I’m a little grouchy, honestly. Recently I encouraged a daughter to do something. She totally wanted to do it, but she was a little nervous.

Now, usually I’m not particularly pushy. Cute W calls me the Pussycat Mama because I am not a Tiger Mom. But occasionally I’ve pushed people and it’s worked out quite well, thank you. Years ago I practically forced M to participate in a shoot-out contest, and she bagged a trophy that is comically huge and remains in her room to this day. More recently J registered for a class and panicked when we first arrived, and I really did force her to go into the class, and she ended up loving it. So it often goes well.

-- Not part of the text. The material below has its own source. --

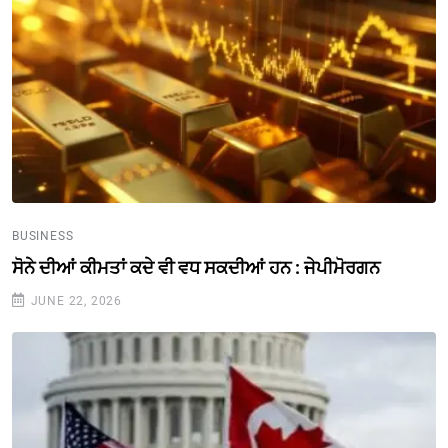
BUSINESS
ਸੋਨੇ ਦੀਆਂ ਕੀਮਤਾਂ ਕਦੇ ਵੀ ਵਧ ਸਕਦੀਆਂ ਹਨ : ਜੇਪੀਮੋਰਗਨ
JUNE 22, 2026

This time, a child wanted to do something, and I agreed. And then she started getting nervous, and things pretty much went downhill from there. At some point I’d read that if a child is anxious about something, you should ask them what their worst-case scenario might be, and then kind of play it out, discussing how we’d cope with that. So I tried to have that conversation, and I had this sort of pat response that if things didn’t go well, it was no big deal. It was one of those parental, “nothing ventured, nothing gained” arguments.  That was my planned response, but what she actually came up with as a Worst Case Scenario involved humiliation and sobbing, and when she explained this possibility, I was like, “Touché. That would suck indeed. Hmm.” And then I blathered on about how the Worst Case Scenario probably wouldn’t happen, but if it did, it would still be an excellent life experience engendering wisdom and making her a better overall person, blah, blah, blah. And so forth.

Well we’re enjoying some personal improvement and wisdom accumulation, because the Worst Case Scenario did, indeed, come to pass. I know, intellectually, that if I’d allowed her to back out we’d probably all feel just as crappy, but with the added splash of regret at not venturing forth. Still, I wish it had just gone well.

To add to the gloom, I had to scoop up not one but two baby birds off our sidewalk today. We have birds who come and nest in a little corner eave of our house, and it’s just. . . well, it’s a terrible idea. Because this is not the first season that a baby or two has gone splat. They are high enough up there that we can’t really see the adorable, living baby birds, so we don’t get to enjoy the success stories (if, indeed, there are success stories). From down here on the ground, I can’t discern whatever nest construction deficits are leading to these small seasonal tragedies. But let me just say, if these birds offered to babysit my kids, I would say something along the lines of, wow, that’s so sweet, but no thank you. I’ve got about as much splatting onto the pavement as I can handle lately.